### [What you have to do]
The answer is the data repeated in full, with no pictures included.

### [Materials provided]
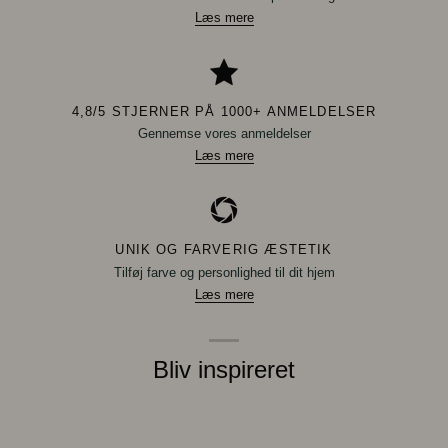
Læs mere
4,8/5 STJERNER PÅ 1000+ ANMELDELSER
Gennemse vores anmeldelser
Læs mere
UNIK OG FARVERIG ÆSTETIK
Tilføj farve og personlighed til dit hjem
Læs mere
Bliv inspireret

### [Task answer]
Læs mere
4,8/5 STJERNER PÅ 1000+ ANMELDELSER
Gennemse vores anmeldelser
Læs mere
UNIK OG FARVERIG ÆSTETIK
Tilføj farve og personlighed til dit hjem
Læs mere
Bliv inspireret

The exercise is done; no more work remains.